Draft primer: Special teams
Cardinals under contract:K Chandler Catanzaro; P Drew Butler
Need: Medium
Images of the kickers, punters and long snappers who could be selected in the draft
Analysis: The Cardinals need a long snapper to replace the retired Mike Leach, and could decide to bring in competition for punter Drew Butler, kicker Chandler Catanzaro or both. While the 90-man roster may eventually include more specialists, they probably won't come from the draft. Only a few special teamers get selected each year, as teams prefer to fill holes on offense and defense since those players are more valuable.
The top-rated kicker is Florida State's Roberto Aguayo, who is projected to be chosen as high as the second or third round.
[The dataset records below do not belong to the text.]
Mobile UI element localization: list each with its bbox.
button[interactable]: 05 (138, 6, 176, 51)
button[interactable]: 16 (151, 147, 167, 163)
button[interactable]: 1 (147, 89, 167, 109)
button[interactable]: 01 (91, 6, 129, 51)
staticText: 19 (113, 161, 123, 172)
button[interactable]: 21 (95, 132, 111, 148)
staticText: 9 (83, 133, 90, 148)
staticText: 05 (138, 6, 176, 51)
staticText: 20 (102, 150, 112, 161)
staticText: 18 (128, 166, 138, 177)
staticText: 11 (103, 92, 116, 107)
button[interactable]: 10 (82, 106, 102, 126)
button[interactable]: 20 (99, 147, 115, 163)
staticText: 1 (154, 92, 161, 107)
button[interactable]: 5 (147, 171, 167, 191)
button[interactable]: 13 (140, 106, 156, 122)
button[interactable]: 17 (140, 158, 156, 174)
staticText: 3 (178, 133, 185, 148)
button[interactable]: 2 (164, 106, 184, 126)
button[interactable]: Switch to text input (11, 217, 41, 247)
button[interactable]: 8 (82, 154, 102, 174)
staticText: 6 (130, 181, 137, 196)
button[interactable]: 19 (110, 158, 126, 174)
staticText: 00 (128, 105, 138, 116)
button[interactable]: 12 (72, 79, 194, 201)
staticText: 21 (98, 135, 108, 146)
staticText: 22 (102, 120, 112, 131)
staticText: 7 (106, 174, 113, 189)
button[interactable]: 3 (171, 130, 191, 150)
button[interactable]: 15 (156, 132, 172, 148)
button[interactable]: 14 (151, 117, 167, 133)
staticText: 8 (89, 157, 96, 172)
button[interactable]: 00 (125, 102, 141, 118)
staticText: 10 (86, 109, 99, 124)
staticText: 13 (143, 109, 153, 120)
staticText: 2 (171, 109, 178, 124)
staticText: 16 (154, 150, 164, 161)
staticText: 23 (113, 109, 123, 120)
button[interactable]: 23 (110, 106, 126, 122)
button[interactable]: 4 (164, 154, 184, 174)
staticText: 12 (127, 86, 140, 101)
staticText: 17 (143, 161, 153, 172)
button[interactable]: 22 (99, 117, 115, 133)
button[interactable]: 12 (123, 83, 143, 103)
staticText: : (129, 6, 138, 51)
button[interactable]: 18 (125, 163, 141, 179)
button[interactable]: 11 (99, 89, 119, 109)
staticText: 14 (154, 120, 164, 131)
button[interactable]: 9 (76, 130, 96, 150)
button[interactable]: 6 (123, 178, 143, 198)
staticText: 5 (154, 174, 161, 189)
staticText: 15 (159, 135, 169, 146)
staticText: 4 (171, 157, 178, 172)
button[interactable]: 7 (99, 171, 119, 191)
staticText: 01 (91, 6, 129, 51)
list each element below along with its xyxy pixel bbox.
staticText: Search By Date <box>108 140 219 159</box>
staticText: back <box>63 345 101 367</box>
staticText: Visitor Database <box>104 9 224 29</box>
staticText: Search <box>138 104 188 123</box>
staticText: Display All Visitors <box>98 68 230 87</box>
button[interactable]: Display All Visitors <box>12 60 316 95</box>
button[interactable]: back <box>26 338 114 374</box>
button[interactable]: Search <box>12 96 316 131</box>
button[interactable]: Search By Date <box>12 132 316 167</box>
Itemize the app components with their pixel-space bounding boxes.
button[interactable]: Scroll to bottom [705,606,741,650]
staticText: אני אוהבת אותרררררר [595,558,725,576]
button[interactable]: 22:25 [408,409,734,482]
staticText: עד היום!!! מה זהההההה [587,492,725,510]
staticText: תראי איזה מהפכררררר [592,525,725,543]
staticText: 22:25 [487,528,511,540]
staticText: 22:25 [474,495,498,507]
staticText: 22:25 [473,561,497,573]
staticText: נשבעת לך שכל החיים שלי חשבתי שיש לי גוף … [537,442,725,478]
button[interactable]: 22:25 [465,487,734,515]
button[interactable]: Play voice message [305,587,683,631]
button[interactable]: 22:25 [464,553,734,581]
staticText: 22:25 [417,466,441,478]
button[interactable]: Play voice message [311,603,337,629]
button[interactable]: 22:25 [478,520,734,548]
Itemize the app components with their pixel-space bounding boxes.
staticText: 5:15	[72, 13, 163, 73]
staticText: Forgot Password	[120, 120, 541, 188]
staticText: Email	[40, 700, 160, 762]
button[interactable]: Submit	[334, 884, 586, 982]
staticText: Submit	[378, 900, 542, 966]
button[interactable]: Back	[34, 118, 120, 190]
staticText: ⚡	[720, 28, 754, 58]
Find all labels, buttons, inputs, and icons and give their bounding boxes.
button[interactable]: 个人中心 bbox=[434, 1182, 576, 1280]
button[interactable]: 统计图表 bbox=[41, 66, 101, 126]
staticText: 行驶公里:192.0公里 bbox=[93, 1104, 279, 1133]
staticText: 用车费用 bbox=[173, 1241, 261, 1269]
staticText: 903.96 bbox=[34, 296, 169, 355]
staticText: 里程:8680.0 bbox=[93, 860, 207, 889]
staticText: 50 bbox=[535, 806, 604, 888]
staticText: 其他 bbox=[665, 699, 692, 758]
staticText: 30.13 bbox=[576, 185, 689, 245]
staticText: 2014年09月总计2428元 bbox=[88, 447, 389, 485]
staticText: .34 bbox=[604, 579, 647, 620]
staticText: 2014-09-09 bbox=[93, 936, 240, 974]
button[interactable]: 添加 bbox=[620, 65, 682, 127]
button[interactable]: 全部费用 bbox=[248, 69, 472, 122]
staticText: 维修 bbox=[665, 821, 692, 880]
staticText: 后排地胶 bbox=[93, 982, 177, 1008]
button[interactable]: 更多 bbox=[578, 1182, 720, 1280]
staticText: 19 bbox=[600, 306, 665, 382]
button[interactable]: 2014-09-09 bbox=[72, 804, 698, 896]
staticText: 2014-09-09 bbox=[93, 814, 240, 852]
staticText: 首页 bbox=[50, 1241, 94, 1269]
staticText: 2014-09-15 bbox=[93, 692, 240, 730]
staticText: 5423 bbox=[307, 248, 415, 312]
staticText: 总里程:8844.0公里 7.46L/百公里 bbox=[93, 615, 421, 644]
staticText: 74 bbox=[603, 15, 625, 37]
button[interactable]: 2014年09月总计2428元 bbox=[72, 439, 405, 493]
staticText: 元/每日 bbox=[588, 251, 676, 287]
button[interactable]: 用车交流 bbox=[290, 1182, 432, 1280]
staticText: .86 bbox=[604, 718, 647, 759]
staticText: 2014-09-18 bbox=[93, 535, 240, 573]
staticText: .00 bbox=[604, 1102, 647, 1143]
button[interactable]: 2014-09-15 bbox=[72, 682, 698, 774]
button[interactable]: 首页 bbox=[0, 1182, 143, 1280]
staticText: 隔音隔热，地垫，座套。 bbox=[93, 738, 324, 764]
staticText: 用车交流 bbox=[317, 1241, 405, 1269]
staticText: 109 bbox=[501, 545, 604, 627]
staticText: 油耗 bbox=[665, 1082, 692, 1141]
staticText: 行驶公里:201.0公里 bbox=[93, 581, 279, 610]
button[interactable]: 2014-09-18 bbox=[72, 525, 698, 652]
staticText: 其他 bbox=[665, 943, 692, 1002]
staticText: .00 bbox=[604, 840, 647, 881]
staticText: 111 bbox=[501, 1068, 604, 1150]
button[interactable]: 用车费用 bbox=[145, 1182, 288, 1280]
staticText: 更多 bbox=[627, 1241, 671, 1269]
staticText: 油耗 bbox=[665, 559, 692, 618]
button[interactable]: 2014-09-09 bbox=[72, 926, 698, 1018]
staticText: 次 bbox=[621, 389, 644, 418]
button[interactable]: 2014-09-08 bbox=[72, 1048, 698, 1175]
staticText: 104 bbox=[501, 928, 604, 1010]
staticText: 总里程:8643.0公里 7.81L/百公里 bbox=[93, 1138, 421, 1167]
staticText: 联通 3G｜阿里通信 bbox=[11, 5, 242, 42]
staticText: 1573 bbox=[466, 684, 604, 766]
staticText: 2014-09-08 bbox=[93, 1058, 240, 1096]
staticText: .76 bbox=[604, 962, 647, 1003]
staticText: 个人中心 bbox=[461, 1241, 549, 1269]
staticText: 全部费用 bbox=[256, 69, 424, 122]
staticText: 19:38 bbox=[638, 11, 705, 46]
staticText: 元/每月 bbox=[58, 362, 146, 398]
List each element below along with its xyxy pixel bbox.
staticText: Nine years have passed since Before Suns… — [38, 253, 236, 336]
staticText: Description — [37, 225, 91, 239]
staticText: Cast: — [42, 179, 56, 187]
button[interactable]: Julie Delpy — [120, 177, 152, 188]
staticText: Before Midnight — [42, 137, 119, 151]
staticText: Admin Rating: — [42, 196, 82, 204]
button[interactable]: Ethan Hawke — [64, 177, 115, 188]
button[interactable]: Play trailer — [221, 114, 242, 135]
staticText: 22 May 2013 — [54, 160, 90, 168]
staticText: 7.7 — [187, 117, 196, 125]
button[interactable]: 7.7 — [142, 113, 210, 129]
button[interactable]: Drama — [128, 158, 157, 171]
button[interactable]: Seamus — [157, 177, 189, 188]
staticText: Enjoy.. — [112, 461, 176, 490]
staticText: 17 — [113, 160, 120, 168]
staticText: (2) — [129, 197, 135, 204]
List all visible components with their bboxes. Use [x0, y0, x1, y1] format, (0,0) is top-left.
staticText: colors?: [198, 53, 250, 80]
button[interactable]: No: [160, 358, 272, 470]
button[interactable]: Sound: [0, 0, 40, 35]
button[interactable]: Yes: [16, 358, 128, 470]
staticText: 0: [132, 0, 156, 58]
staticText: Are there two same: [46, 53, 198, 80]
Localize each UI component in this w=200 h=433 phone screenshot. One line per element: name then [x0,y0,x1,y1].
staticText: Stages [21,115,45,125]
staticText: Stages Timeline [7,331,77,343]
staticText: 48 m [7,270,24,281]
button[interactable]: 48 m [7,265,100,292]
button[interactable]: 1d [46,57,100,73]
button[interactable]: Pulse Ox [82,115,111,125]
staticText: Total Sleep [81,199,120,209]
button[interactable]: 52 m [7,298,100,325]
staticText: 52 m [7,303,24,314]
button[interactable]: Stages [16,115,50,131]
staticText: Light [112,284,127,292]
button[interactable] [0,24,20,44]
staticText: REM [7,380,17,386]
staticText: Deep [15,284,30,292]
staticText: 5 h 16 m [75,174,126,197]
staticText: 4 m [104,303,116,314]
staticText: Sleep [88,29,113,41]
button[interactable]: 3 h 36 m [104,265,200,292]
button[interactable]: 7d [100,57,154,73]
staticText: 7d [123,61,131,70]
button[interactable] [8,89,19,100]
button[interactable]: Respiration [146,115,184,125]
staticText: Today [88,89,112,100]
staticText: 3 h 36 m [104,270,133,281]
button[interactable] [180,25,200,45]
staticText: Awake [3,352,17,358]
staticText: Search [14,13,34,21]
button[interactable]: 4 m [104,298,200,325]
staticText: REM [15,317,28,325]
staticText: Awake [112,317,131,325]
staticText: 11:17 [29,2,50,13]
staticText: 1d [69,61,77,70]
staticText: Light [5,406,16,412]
That's unusually quick for a kicker, as Sebastian Janikowski (first round), Mike Nugent (second round) and Nate Kaeding (third round) are the only three to get chosen within the first three rounds since 2000. Aguayo was perfect on 198 extra-point tries in college and hit 88.5 percent of his field goal attempts, and the now-permanent 33-yard extra point distance puts more emphasis on having a reliable kicker in the NFL. UCLA's Ka'imi Fairbairn could be a late-round pick.
Utah's Tom Hackett is the top-rated punter and is projected to get selected in the middle rounds, while Texas A&M's Drew Kaser could be either a late-round choice or a priority undrafted free agent. Georgia's Nathan Theus is the highest-rated long snapper but still may go undrafted.
The draft may come and go without a special teams pick for the Cardinals, but this is a spot where they could be active afterward, attempting to sign rookie free agents to compete for a roster spot.